Work instruction:
Your answer must consist solely of the lines from the start of the entries below through the line with "Mucciaccia Gallery Project", unchanged.

Input:
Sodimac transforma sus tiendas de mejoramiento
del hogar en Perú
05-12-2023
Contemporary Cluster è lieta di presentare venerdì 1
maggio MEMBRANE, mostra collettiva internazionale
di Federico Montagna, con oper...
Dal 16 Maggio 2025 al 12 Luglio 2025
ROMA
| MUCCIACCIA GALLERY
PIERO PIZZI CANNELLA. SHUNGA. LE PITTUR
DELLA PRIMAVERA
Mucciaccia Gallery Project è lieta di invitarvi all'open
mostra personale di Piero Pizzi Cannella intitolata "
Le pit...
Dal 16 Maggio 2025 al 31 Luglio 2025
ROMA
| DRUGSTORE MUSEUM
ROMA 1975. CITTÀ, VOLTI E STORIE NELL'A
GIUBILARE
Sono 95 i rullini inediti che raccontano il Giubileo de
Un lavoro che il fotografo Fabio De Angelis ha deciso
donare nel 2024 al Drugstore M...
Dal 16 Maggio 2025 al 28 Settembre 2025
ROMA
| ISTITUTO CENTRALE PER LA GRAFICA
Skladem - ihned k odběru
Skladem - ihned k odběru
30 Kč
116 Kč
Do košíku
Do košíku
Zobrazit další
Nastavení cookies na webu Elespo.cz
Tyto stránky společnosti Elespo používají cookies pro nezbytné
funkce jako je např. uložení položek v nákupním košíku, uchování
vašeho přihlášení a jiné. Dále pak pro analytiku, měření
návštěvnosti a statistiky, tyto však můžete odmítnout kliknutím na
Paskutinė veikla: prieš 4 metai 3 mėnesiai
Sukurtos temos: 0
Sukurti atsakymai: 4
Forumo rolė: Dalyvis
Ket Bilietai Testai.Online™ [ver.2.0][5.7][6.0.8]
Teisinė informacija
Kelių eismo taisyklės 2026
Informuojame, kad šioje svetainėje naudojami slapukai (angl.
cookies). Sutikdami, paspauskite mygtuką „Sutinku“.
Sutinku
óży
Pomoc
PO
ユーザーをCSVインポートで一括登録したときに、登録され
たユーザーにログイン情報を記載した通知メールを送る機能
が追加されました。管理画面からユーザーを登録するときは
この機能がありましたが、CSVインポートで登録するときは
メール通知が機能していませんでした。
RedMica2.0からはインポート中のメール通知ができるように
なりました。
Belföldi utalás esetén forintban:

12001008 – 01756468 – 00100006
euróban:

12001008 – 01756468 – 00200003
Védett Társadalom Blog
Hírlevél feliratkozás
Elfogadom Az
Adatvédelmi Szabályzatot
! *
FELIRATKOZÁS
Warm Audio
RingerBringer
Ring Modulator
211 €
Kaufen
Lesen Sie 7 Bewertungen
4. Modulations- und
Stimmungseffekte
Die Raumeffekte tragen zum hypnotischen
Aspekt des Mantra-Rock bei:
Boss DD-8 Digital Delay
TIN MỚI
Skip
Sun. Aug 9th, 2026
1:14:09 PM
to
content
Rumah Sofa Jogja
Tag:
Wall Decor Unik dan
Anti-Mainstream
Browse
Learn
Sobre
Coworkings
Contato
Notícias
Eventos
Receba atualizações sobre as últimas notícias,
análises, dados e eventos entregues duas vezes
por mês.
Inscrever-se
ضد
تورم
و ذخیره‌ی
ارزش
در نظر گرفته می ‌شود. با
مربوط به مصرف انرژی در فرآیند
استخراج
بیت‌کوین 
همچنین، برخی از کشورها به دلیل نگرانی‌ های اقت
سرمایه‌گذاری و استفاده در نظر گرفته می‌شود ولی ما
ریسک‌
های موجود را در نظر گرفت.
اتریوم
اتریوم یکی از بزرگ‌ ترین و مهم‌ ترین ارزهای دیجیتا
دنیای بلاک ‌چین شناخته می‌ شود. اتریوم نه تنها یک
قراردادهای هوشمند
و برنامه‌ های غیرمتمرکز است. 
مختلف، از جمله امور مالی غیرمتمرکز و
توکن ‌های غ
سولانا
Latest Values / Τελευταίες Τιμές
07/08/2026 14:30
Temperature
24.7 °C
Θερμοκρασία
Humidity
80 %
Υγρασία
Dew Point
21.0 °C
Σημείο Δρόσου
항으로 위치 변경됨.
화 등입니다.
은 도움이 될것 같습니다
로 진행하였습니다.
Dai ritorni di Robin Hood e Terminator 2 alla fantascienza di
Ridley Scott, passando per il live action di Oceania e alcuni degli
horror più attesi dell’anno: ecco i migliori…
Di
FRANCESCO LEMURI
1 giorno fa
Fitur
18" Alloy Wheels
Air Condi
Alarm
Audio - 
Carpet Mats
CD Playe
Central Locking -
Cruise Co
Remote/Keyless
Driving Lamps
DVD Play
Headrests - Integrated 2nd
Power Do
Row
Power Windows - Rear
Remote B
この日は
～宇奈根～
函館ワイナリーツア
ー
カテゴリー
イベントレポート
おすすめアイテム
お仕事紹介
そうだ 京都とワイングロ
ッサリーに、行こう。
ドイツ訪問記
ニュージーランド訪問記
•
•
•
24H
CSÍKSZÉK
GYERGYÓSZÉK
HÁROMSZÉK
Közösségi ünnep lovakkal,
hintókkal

Response for this exercise:
Sodimac transforma sus tiendas de mejoramiento
del hogar en Perú
05-12-2023
Contemporary Cluster è lieta di presentare venerdì 1
maggio MEMBRANE, mostra collettiva internazionale
di Federico Montagna, con oper...
Dal 16 Maggio 2025 al 12 Luglio 2025
ROMA
| MUCCIACCIA GALLERY
PIERO PIZZI CANNELLA. SHUNGA. LE PITTUR
DELLA PRIMAVERA
Mucciaccia Gallery Project è lieta di invitarvi all'open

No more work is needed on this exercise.